- The task
Write out every entry word for word.

- Dataset records
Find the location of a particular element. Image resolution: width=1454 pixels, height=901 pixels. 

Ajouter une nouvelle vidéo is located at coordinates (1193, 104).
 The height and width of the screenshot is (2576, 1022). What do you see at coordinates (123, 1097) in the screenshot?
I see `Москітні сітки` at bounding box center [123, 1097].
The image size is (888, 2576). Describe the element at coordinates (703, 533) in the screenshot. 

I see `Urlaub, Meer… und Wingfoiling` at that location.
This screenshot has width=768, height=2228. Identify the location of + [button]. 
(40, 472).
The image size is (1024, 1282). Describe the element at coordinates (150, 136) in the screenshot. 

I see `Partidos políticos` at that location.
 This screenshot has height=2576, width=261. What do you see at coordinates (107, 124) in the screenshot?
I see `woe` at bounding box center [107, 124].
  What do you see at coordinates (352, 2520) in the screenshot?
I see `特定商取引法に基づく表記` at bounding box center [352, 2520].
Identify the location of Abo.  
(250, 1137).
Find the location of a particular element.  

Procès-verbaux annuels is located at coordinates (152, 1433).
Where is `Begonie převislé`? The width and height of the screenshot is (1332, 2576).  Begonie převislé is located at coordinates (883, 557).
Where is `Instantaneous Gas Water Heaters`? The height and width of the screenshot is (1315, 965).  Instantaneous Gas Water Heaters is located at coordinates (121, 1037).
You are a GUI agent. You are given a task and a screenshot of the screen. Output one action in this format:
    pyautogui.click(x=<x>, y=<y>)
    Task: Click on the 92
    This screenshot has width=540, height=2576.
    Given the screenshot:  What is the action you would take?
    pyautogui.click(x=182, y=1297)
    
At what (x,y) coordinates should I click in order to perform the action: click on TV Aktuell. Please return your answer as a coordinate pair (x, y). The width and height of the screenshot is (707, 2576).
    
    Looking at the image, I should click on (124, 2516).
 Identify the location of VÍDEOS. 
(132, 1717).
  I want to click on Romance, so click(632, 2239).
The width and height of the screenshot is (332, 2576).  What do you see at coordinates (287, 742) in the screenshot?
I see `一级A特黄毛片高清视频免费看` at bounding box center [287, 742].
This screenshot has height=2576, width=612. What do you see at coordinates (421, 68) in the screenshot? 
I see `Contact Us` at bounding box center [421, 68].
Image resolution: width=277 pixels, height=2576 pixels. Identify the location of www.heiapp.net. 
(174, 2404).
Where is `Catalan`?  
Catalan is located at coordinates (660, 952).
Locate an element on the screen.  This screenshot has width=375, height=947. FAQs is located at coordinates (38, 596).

- Finished task
Find the location of a particular element. Image resolution: width=1454 pixels, height=901 pixels. 

Ajouter une nouvelle vidéo is located at coordinates (1193, 104).
 The height and width of the screenshot is (2576, 1022). What do you see at coordinates (123, 1097) in the screenshot?
I see `Москітні сітки` at bounding box center [123, 1097].
The image size is (888, 2576). Describe the element at coordinates (703, 533) in the screenshot. 

I see `Urlaub, Meer… und Wingfoiling` at that location.
This screenshot has width=768, height=2228. Identify the location of + [button]. 
(40, 472).
The image size is (1024, 1282). Describe the element at coordinates (150, 136) in the screenshot. 

I see `Partidos políticos` at that location.
 This screenshot has height=2576, width=261. What do you see at coordinates (107, 124) in the screenshot?
I see `woe` at bounding box center [107, 124].
  What do you see at coordinates (352, 2520) in the screenshot?
I see `特定商取引法に基づく表記` at bounding box center [352, 2520].
Identify the location of Abo.  
(250, 1137).
Find the location of a particular element.  

Procès-verbaux annuels is located at coordinates (152, 1433).
Where is `Begonie převislé`? The width and height of the screenshot is (1332, 2576).  Begonie převislé is located at coordinates (883, 557).
Where is `Instantaneous Gas Water Heaters`? The height and width of the screenshot is (1315, 965).  Instantaneous Gas Water Heaters is located at coordinates (121, 1037).
You are a GUI agent. You are given a task and a screenshot of the screen. Output one action in this format:
    pyautogui.click(x=<x>, y=<y>)
    Task: Click on the 92
    This screenshot has width=540, height=2576.
    Given the screenshot:  What is the action you would take?
    pyautogui.click(x=182, y=1297)
    
At what (x,y) coordinates should I click in order to perform the action: click on TV Aktuell. Please return your answer as a coordinate pair (x, y). The width and height of the screenshot is (707, 2576).
    
    Looking at the image, I should click on (124, 2516).
 Identify the location of VÍDEOS. 
(132, 1717).
  I want to click on Romance, so click(632, 2239).
The width and height of the screenshot is (332, 2576).  What do you see at coordinates (287, 742) in the screenshot?
I see `一级A特黄毛片高清视频免费看` at bounding box center [287, 742].
This screenshot has height=2576, width=612. What do you see at coordinates (421, 68) in the screenshot? 
I see `Contact Us` at bounding box center [421, 68].
Image resolution: width=277 pixels, height=2576 pixels. Identify the location of www.heiapp.net. 
(174, 2404).
Where is `Catalan`?  
Catalan is located at coordinates (660, 952).
Locate an element on the screen.  This screenshot has width=375, height=947. FAQs is located at coordinates (38, 596).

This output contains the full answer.